The distinction between anti-inflammatory and antioxidant ingredients are important to understand due to all seven inflammatory pathways being modulated by the former. All antioxidants have at least a mild anti-inflammatory effect, but not all anti-inflammatories function via antioxidant effect. For example, aspirin, naprosyn and ibuprofen have no antioxidant effects, but are potent anti-inflammatories12.

Sunscreen efficacy

Table 3

Optimizing sunscreen efficacy can be a challenge if inadequate amounts of product are applied. The SPF value correlates with thickness of application in an exponential relationship. Formal SPF and UVA testing methods used to claim a product as a sunscreen requires a 20-patient clinical trial in which a specific thickness of the product is applied.  However, the average American only applies 25–40% of the recommended dose or thickness of application of the sunscreen product as recommended by the FDA. Tested SPF of 33 applied in a real-world dose or thickness of application on an average American provides a true protection factor of only 4.5. To maximize photoprotection one should apply a generous amount of sunscreen product in two applications about 30 minutes apart to cool, dry skin that will be exposed to the environment. The second application should be more than 30 minutes before sun, heat, and water exposure3.


In conclusion, to improve prevention of skin cancer, smart UVL protective products that address each of the anomalies induced by solar radiation should include:

  • Ingredients to optimize SCPB structure and function
  • Anti-inflammatory ingredients
  • Adequate doses of the photoprotective ingredients to optimally bind to intact stratum corneum and stratum granulosum by applying a thick enough layer.

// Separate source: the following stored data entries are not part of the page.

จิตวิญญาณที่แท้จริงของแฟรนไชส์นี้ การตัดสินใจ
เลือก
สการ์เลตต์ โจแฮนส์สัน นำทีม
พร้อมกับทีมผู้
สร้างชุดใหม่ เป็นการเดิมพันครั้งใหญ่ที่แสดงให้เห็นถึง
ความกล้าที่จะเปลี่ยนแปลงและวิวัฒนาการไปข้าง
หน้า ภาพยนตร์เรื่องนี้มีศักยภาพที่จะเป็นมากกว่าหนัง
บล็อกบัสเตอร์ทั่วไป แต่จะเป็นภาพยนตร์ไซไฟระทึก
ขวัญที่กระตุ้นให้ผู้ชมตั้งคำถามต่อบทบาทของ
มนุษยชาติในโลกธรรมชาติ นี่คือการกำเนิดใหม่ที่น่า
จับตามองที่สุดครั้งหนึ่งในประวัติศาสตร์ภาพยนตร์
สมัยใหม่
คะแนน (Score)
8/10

As a corollary, a barrier repairing, anti-inflammatory smart sunscreen product will also be expected to maximize therapy and prevent exacerbations of the twelve cutaneous diseases and disorders previously listed in Table 1. Smart sun protective products are expected to be a valuable addition to a skin care practitioner’s therapeutic armamentarium. As scientific advances in medicine and physiology occur, strategies to prevent and treat diseases of our time including cancer must be adjusted to maximize quality of life of our patients, our clients and our loved ones.